Il calcestruzzo autocompattante (Self Compacting Concrete, o SCC) è da molti considerato come la materia prima e la forma solida del libero arbitrio creativo. Perché? Le ragioni sono diverse, e ancora molto c’è da scoprire.

Da venti anni contribuisce ad alimentare una rivoluzione linguistica dell’architettura che attraversa l’esperienza di geni tra i più eversivi nella Storia contemporanea: da Renzo Piano a SANAA, passando per il lascito inesauribile di Zaha Hadid.

LE PIETRE MILIARI

Thom Mayne lo ha definito “un progetto che va alla ricerca di una condizione di flusso ininterrotto, con la massima assenza di barriere”. Infatti, il Phaeno Science Centre di Wolfsburg, in Germania, offre un chiaro esempio delle potenzialità strutturali del calcestruzzo autocompattante, combinate nella fattispecie con un massiccio utilizzo di acciaio.

Disegnato dall’architetta e designer angloirachena Zaha Hadid, l’edificio si presenta con imponenza – solo apparentemente monolitica – come sospeso a otto metri dal suolo: un paesaggio di piani modulati sorretto, nella sua posizione sopraelevata, da dieci coni e raccolto sotto una scocca sinuosa che crea una sensazione di “velocità impressa”.
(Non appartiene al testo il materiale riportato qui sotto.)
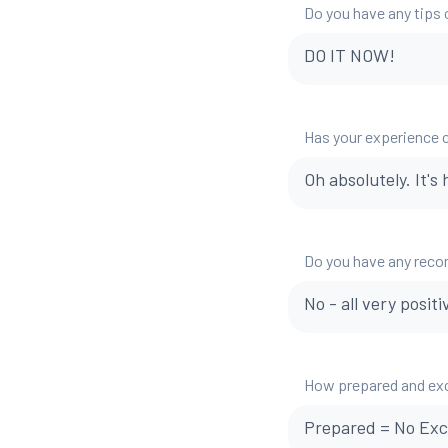
Do you have any tips o
DO IT NOW!
Has your experience 
Oh absolutely. It's 
Do you have any reco
No - all very positi
How prepared and exci
Prepared = No Exc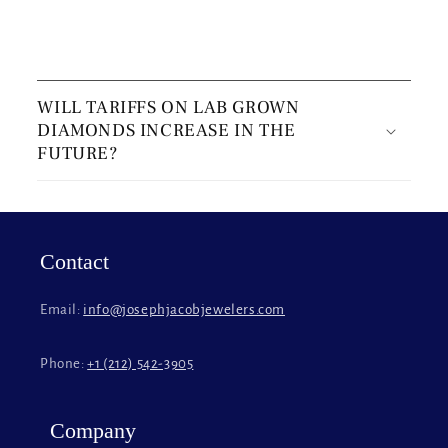
C
o
WILL TARIFFS ON LAB GROWN
l
DIAMONDS INCREASE IN THE
l
FUTURE?
a
p
s
i
Contact
b
l
Email:
info@josephjacobjewelers.com
e
c
Phone:
+1 (212) 542-3905
o
n
t
Company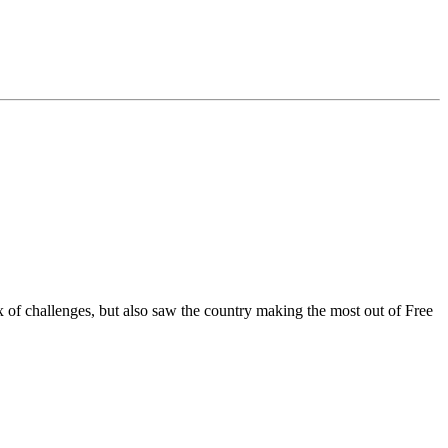
f challenges, but also saw the country making the most out of Free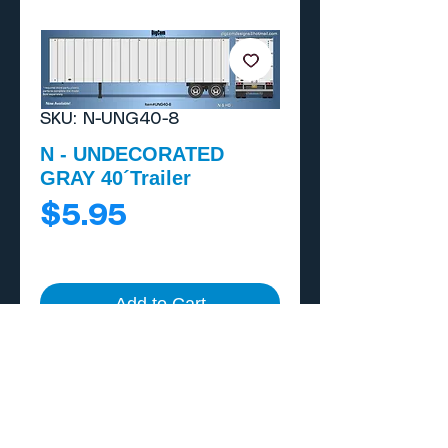
SKU: N-UNG40-8
N - UNDECORATED
GRAY 40´Trailer
Price
$5.95
Add to Cart
Buy Now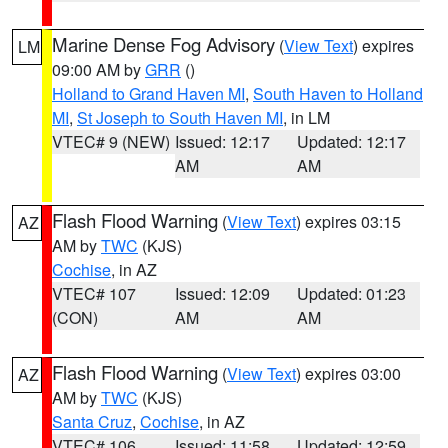
Marine Dense Fog Advisory
(
View Text
) expires
LM
09:00 AM by
GRR
()
Holland to Grand Haven MI
,
South Haven to Holland
MI
,
St Joseph to South Haven MI
, in LM
VTEC# 9 (NEW)
Issued: 12:17
Updated: 12:17
AM
AM
Flash Flood Warning
(
View Text
) expires 03:15
AZ
AM by
TWC
(KJS)
Cochise
, in AZ
VTEC# 107
Issued: 12:09
Updated: 01:23
(CON)
AM
AM
Flash Flood Warning
(
View Text
) expires 03:00
AZ
AM by
TWC
(KJS)
Santa Cruz
,
Cochise
, in AZ
VTEC# 106
Issued: 11:58
Updated: 12:59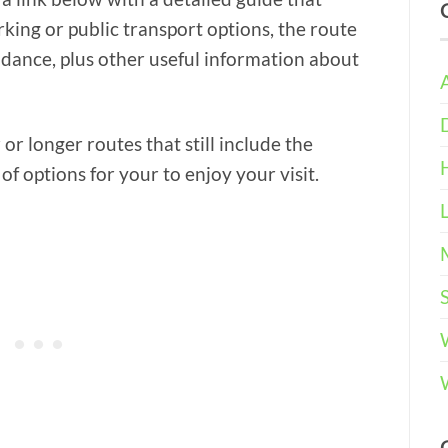
rking or public transport options, the route
idance, plus other useful information about
or longer routes that still include the
of options for your to enjoy your visit.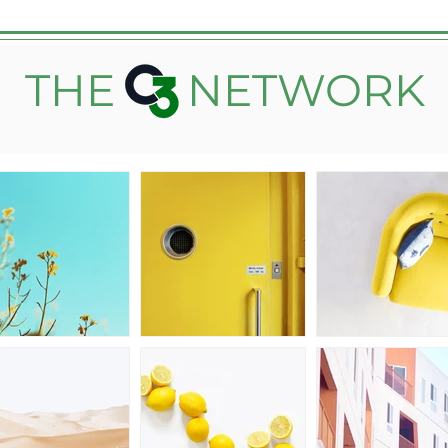
THE
NETWORK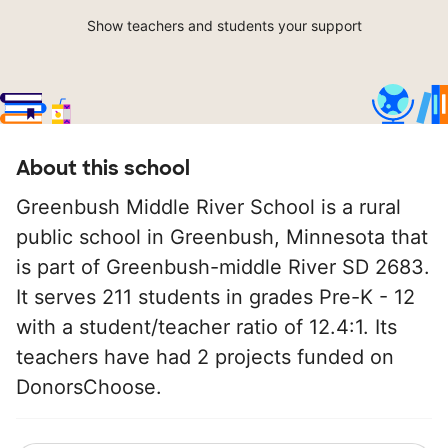
Show teachers and students your support
About this school
Greenbush Middle River School is a rural
public school in Greenbush, Minnesota that
is part of Greenbush-middle River SD 2683.
It serves 211 students in grades Pre-K - 12
with a student/teacher ratio of 12.4:1. Its
teachers have had 2 projects funded on
DonorsChoose.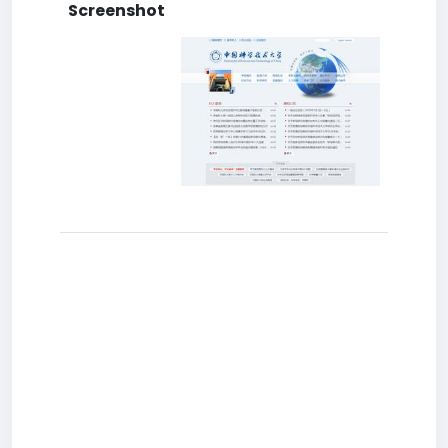
Screenshot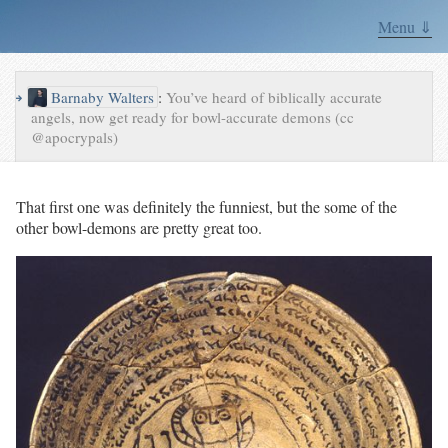
Menu ⇓
↪
Barnaby Walters
:
You’ve heard of biblically accurate
angels, now get ready for bowl-accurate demons (cc
@apocrypals)
That first one was definitely the funniest, but the some of the
other bowl-demons are pretty great too.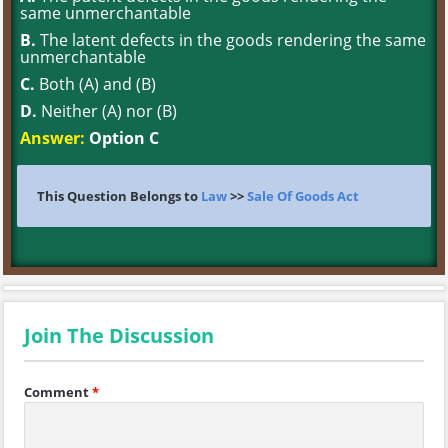
same unmerchantable
B.
The latent defects in the goods rendering the same
unmerchantable
C.
Both (A) and (B)
D.
Neither (A) nor (B)
Answer:
Option C
This Question Belongs to
Law
>>
Sale Of Goods Act
Join The Discussion
Comment
*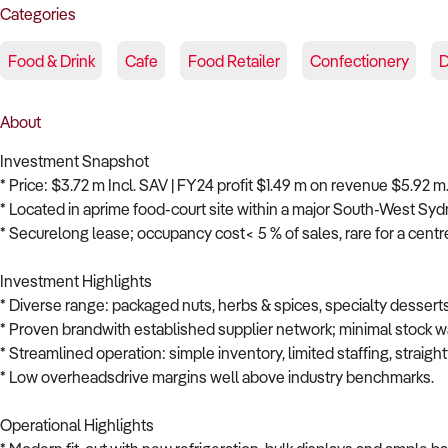
Categories
Food & Drink
Cafe
Food Retailer
Confectionery
D
About
Investment Snapshot
* Price: $3.72 m Incl. SAV | FY24 profit $1.49 m on revenue $5.92 m
* Located in aprime food-court site within a major South-West Syd
* Securelong lease; occupancy cost< 5 % of sales, rare for a centr
Investment Highlights
* Diverse range: packaged nuts, herbs & spices, specialty dessert
* Proven brandwith established supplier network; minimal stock wa
* Streamlined operation: simple inventory, limited staffing, straig
* Low overheadsdrive margins well above industry benchmarks.
Operational Highlights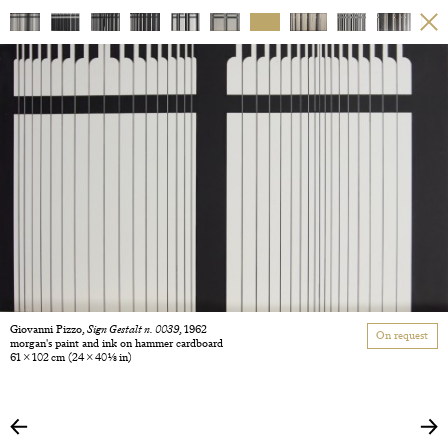
Giovanni Pizzo,
Sign Gestalt n. 0039
, 1962
On request
morgan's paint and ink on hammer cardboard
61 × 102 cm
(24 × 40 1/8 in)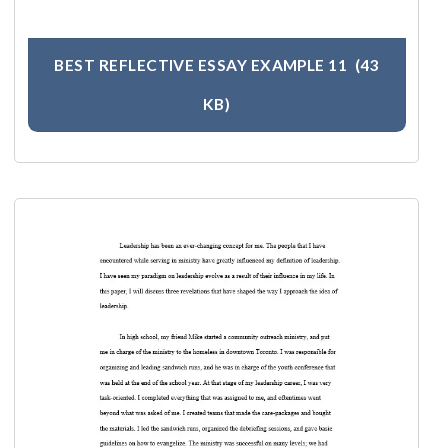
BEST REFLECTIVE ESSAY EXAMPLE 11
(43
KB)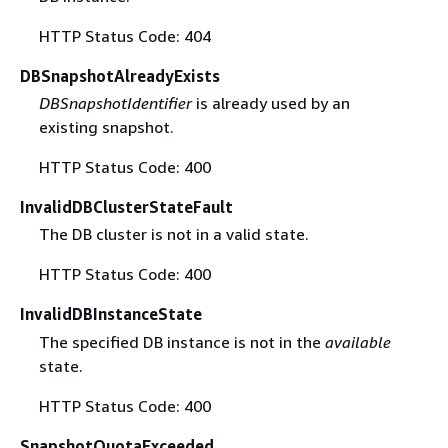
HTTP Status Code: 404
DBSnapshotAlreadyExists
DBSnapshotIdentifier
is already used by an
existing snapshot.
HTTP Status Code: 400
InvalidDBClusterStateFault
The DB cluster is not in a valid state.
HTTP Status Code: 400
InvalidDBInstanceState
The specified DB instance is not in the
available
state.
HTTP Status Code: 400
SnapshotQuotaExceeded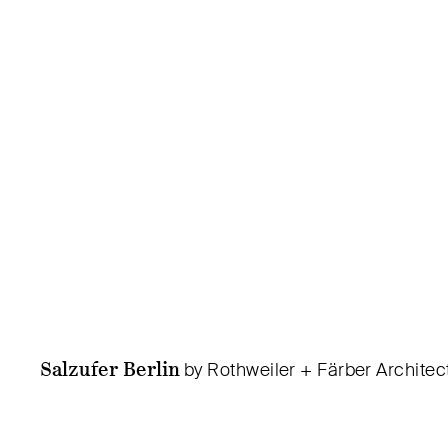
Salzufer Berlin
by Rothweiler + Färber Architec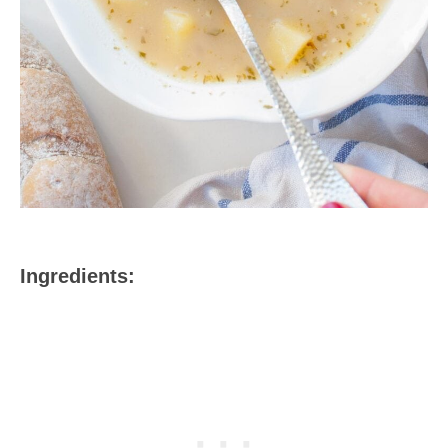
Ingredients: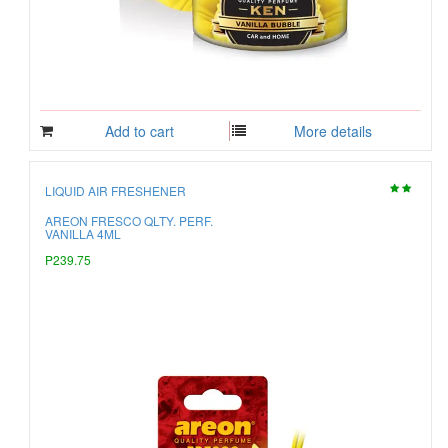
Add to cart
More details
LIQUID AIR FRESHENER
AREON FRESCO QLTY. PERF.
VANILLA 4ML
P239.75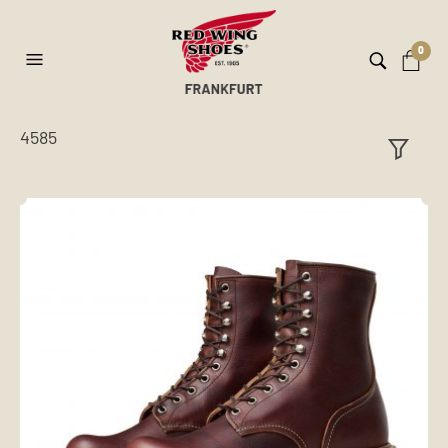
0
4585
ilt
er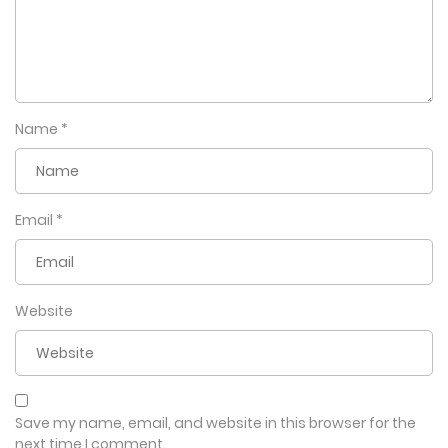
Name
*
Email
*
Website
Save my name, email, and website in this browser for the
next time I comment.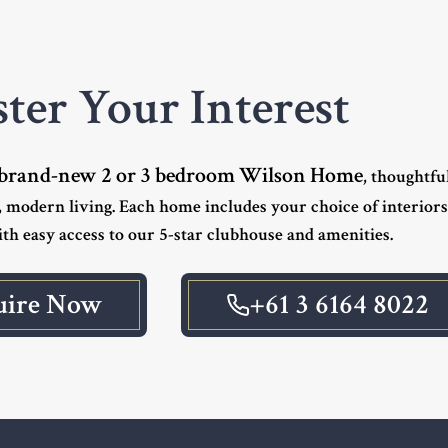
ster Your Interest
brand-new 2 or 3 bedroom Wilson Home
, thoughtfu
 modern living. Each home includes your choice of interior
th easy access to our 5-star clubhouse and amenities.
uire Now
+61 3 6164 8022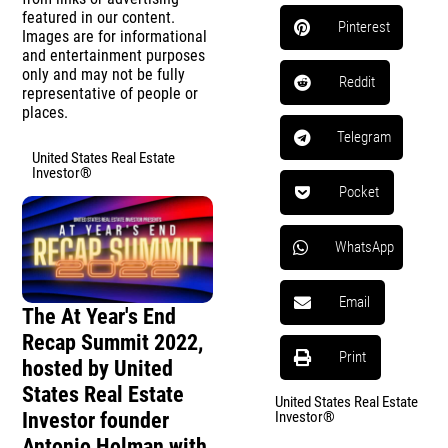
featured in our content.
Pinterest
Images are for informational
and entertainment purposes
only and may not be fully
Reddit
representative of people or
places.
Telegram
United States Real Estate
Investor®
Pocket
WhatsApp
Email
The At Year's End
Recap Summit 2022,
Print
hosted by United
States Real Estate
United States Real Estate
Investor founder
Investor®
Antonio Holman with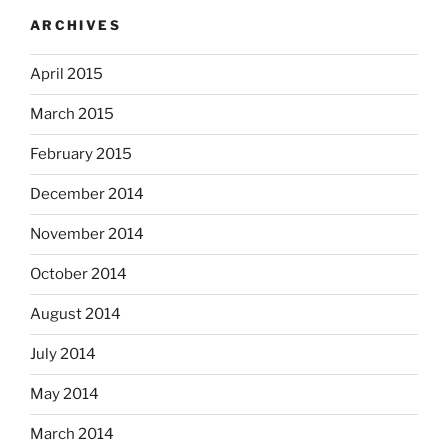
ARCHIVES
April 2015
March 2015
February 2015
December 2014
November 2014
October 2014
August 2014
July 2014
May 2014
March 2014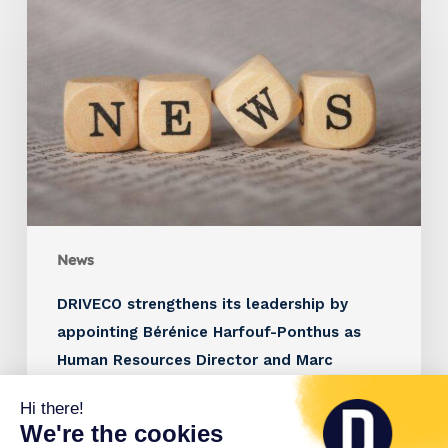
News
DRIVECO strengthens its leadership by
appointing Bérénice Harfouf-Ponthus as
Human Resources Director and Marc
Brunstein as Managing Director France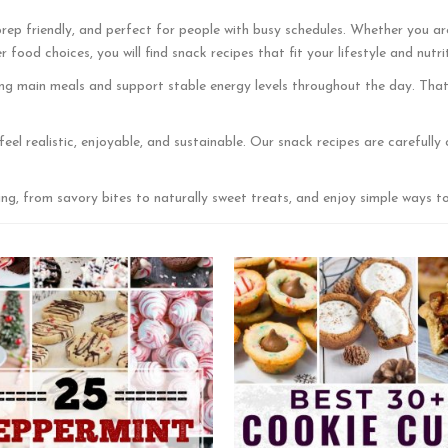
rep friendly, and perfect for people with busy schedules. Whether you ar
food choices, you will find snack recipes that fit your lifestyle and nutri
ng main meals and support stable energy levels throughout the day. That 
feel realistic, enjoyable, and sustainable. Our snack recipes are careful
ng, from savory bites to naturally sweet treats, and enjoy simple ways t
Tra le testimonianze più rappresentative di questa nuova primavera del Self Compacting Concrete bisogna menzionare l’Ecole Polytechnique Federale de Lausanne, progettato da SANAA, e altri due capolavori di Zaha Hadid: il MAXXI di Roma e il nuovo porto commerciale di Salerno.

LE QUALITÀ DEL SELF COMPACTING CONCRETE

In che modo il calcestruzzo autocompattante ha reso possibili queste imprese costruttive di rilevanza epocale per la cultura architettonica mondiale?

Grazie alla sua notevole fluidità (allo stato fresco), all’elevata deformabilità e alla resistenza alla segregazione, ai nidi di ghiaia e all’essudazione d’acqua, il SCC è in grado di riempire gli spazi tra armature e casseformi e tra armature ed armature garantendo una superficie levigata, priva di difetti e durevole nel tempo.

Inoltre presenta costi contenuti, sicuramente inferiori ai materiali cementizi tradizionali per la messa in opera, e un minor impatto ambientale. E potendosi ridurre in modo significativo il rumore, consente di assicurare maggiore tutela dei lavoratori.

Zaha Hadid amava sfruttarne tutto il potenziale sia per la realizzazione dell’involucro che per l’interno. Certo è che il calcestruzzo autocompattante ha permesso di esplorare orizzonti formali ed estetici prima sconosciuti.